While leaving the pictures out, set down only the lines from the one with "Ilgi gaidītais latviešu sprediķu krājums" through the end of the records, exactly as they stand.

*** Opening Dataset excerpts ***

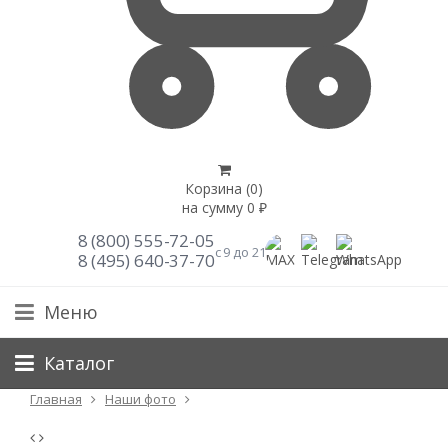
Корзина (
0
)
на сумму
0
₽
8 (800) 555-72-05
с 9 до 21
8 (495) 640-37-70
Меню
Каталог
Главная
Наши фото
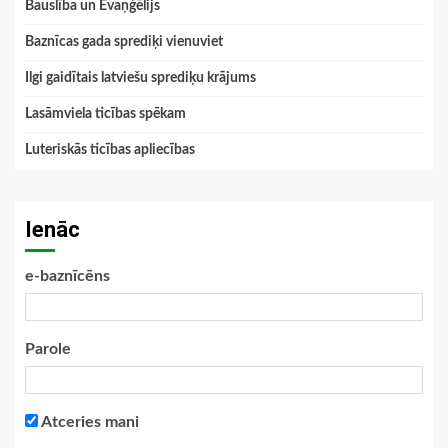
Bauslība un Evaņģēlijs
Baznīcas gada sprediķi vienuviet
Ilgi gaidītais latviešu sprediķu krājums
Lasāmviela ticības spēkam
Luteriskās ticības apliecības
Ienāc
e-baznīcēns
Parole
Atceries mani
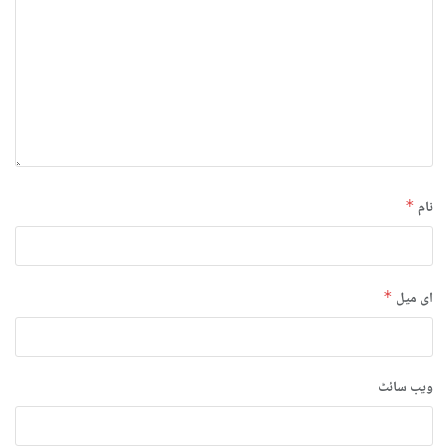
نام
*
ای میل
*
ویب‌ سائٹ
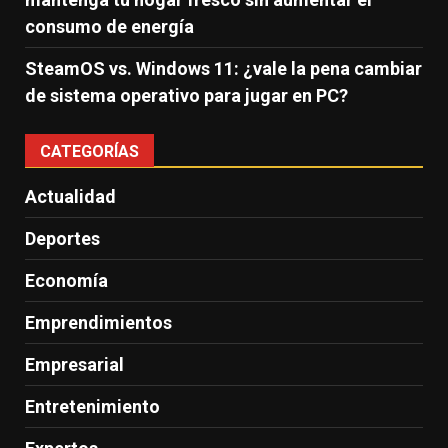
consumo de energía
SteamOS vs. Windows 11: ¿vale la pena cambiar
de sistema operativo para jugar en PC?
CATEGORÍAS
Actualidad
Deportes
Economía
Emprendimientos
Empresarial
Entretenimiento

*** Closing Dataset excerpts ***

### [Answer for the task]
Ilgi gaidītais latviešu sprediķu krājums
Lasāmviela ticības spēkam
Luteriskās ticības apliecības
Ienāc
e-baznīcēns
Parole
Atceries mani
نام
*
ای میل
*
ویب‌ سائٹ
consumo de energía
SteamOS vs. Windows 11: ¿vale la pena cambiar
de sistema operativo para jugar en PC?
CATEGORÍAS
Actualidad
Deportes
Economía
Emprendimientos
Empresarial
Entretenimiento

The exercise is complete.